Ceux qui disent toujours du bien des femmes, ne les connaissent pas assez. Ceux qui en disent toujours du mal, ne les connaissent pas du tout.
Œuvre
L'Homme à projets (1807)
L'abus de la politesse a substitué le mensonge à la vérité. L'abus des sciences a substitué la bagatelle à la profondeur ; celui des arts utiles a substitué le luxe au bien-être.
Les plaisirs font les liaisons ; l'ambition lie les intrigues ; les goûts et l'intérêt forment les sociétés ; la vertu seule resserre les noeuds de l'amitié.
Dire : Un tel est mon ami, et dire vrai, c'est faire à la fois son éloge et celui de son ami. C'est comme si on disait : Un tel et moi sommes vertueux.
Un ami dans la prospérité est un préservatif contre l'ivresse. Dans le malheur, c'est une colonne qui soutient le fardeau qui nous accablerait seuls.
Un ami est un bien que le sort ne nous montre quelquefois que pour nous porter le coup le plus sensible ; mais pour qui sait penser, la perte d'un ami dispose à la mort, et en adoucit l'image.
Le véritable amour est un penchant naturel, réglé par la raison, justifié par la vertu. Celui-là seul dure autant que le coeur : malheureusement il est très rare.
Un homme estimable, une femme vertueuse, unis plutôt par leur bonheur que par leurs sentiments, s'isolent volontiers de la société pour être entièrement l'un à l'autre ; mais ils ne sont pas perdus pour elle : ils peuvent lui servir d'exemple.
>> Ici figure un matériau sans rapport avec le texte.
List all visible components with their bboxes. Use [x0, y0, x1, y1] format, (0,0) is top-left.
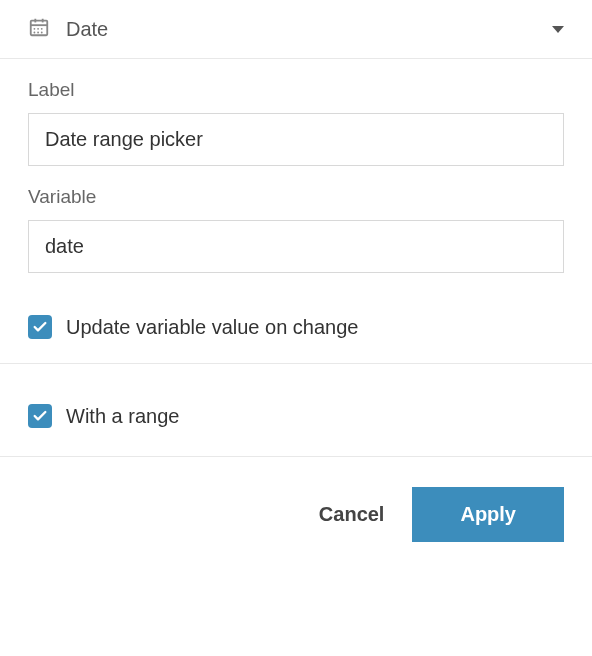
update-on-change-row: Update variable value on change — [0, 297, 592, 364]
footer: Cancel Apply — [0, 457, 592, 572]
calendar-icon — [28, 16, 50, 42]
variable-field-group: Variable — [28, 186, 564, 273]
with-range-checkbox[interactable] — [28, 404, 52, 428]
cancel-button[interactable]: Cancel — [319, 503, 385, 526]
variable-caption: Variable — [28, 186, 564, 208]
apply-button[interactable]: Apply — [412, 487, 564, 542]
label-caption: Label — [28, 79, 564, 101]
label-input[interactable] — [28, 113, 564, 166]
chevron-down-icon — [552, 26, 564, 33]
header-left: Date — [28, 16, 108, 42]
with-range-label[interactable]: With a range — [66, 405, 179, 428]
with-range-row: With a range — [0, 364, 592, 457]
update-on-change-label[interactable]: Update variable value on change — [66, 316, 358, 339]
header-title: Date — [66, 18, 108, 41]
fields-section: Label Variable — [0, 59, 592, 297]
update-on-change-checkbox[interactable] — [28, 315, 52, 339]
svg-rect-0 — [31, 21, 48, 36]
type-selector-header[interactable]: Date — [0, 0, 592, 59]
label-field-group: Label — [28, 79, 564, 166]
variable-input[interactable] — [28, 220, 564, 273]
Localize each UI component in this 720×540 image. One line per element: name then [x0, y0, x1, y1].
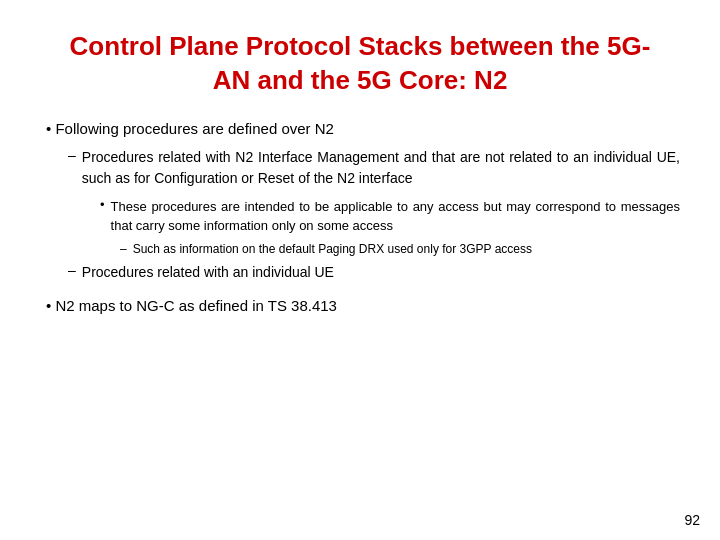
- slide: Control Plane Protocol Stacks between th…: [0, 0, 720, 540]
- slide-title: Control Plane Protocol Stacks between th…: [40, 30, 680, 98]
- dash-2-symbol: –: [68, 262, 76, 278]
- bullet-2: • N2 maps to NG-C as defined in TS 38.41…: [40, 297, 680, 314]
- sub-dash-1-text: Such as information on the default Pagin…: [133, 242, 532, 256]
- bullet-1: • Following procedures are defined over …: [40, 120, 680, 137]
- dash-1: – Procedures related with N2 Interface M…: [68, 147, 680, 189]
- title-line2: AN and the 5G Core: N2: [213, 65, 508, 95]
- page-number: 92: [684, 512, 700, 528]
- dash-1-symbol: –: [68, 147, 76, 163]
- dash-2: – Procedures related with an individual …: [68, 262, 680, 283]
- bullet-1-label: • Following procedures are defined over …: [46, 120, 334, 137]
- dash-1-text: Procedures related with N2 Interface Man…: [82, 147, 680, 189]
- sub-dash-1: – Such as information on the default Pag…: [120, 242, 680, 256]
- sub-bullet-1-text: These procedures are intended to be appl…: [111, 197, 680, 236]
- sub-bullet-1-symbol: •: [100, 197, 105, 212]
- slide-content: • Following procedures are defined over …: [40, 120, 680, 314]
- dash-2-text: Procedures related with an individual UE: [82, 262, 334, 283]
- title-line1: Control Plane Protocol Stacks between th…: [70, 31, 651, 61]
- bullet-2-label: • N2 maps to NG-C as defined in TS 38.41…: [46, 297, 337, 314]
- sub-bullet-1: • These procedures are intended to be ap…: [100, 197, 680, 236]
- sub-dash-1-symbol: –: [120, 242, 127, 256]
L'accueil que l'on fait à quelqu'un est rarement l'expression des sentiments qu'il inspire. La voix, le geste, les yeux, la contenance, démentent souvent ce que la bouche a dit.
L'accueil que les grands se font entre eux est une lutte d'athlètes. A forces égales, l'adresse triomphe, et l'orgueil cède quelquefois, en apparence, pour gagner réellement beaucoup.
Les sots admirent les grands ; le philosophe les juge.
L'admiration n'est pas un sentiment, ce n'est qu'une secousse de l'âme.
On est indulgent pour les imperfections qui sont propres à chaque âge ; mais on ne pardonne pas l'humeur chagrine à quinze ans, ni l'étourderie à soixante.
La modestie est à la beauté, ce que le parfum est aux fleurs.
La douceur n'attire pas toujours ; mais elle fixe, et l'un vaut bien l'autre.
L'esprit est le repos du coeur. Il fait quelquefois oublier qu'on aime, et ces heureuses distractions tournent au profit de l'amour.
L'avarice est la passion des petites âmes. Une âme petite n'a jamais de grands vices. Ceux d'un avare sont cachés dans son coffre-fort.
Le bonheur et le repos résultent l'un de l'autre, et ne sont, pour ainsi dire, qu'une même chose ; mais il ne faut pas confondre le repos et l'inaction. Le repos de l'âme est dans un mouvement régulier, que rien ne suspend, que rien ne précipite.
Le bonheur, rigoureusement parlant, n'est pas d'une absolue nécessité. L'absence du mal est un état de médiocrité dans le bonheur, que les gens que l'on croit heureux ne voient pas toujours sans envie.
Tout être veille à sa conservation : c'est l'instinct le plus puissant que nous ayons reçu de la nature. La bravoure est donc une qualité acquise, et les récompenses doivent être en proportion des efforts indispensables pour arriver au mépris de la mort.
Il y a de l'injustice à mépriser un poltron de bonne foi. Il ne mérite aucun ménagement, s'il prend la place d'un brave homme.
L'homme caustique n'est pas encore méchant ; mais il n'a plus qu'un pas à faire, et il est difficile qu'il ne le fasse pas tôt ou tard.
Tel écrivain croit passer à la postérité par le grand nombre de ses ouvrages. La Rochefoucauld y est arrivé par ses maximes.
La clémence est la plus belle vertu des rois, parce qu'elle fait supposer l'habitude de se vaincre soi-même. Il est beau, il est sublime de pardonner à son ennemi, quand on n'a qu'un mot à dire pour l'écraser.
La colère est un mouvement de l'âme, aussi impétueux que celui de la compassion est doux. Le premier dégrade l'homme autant que le second l'honore.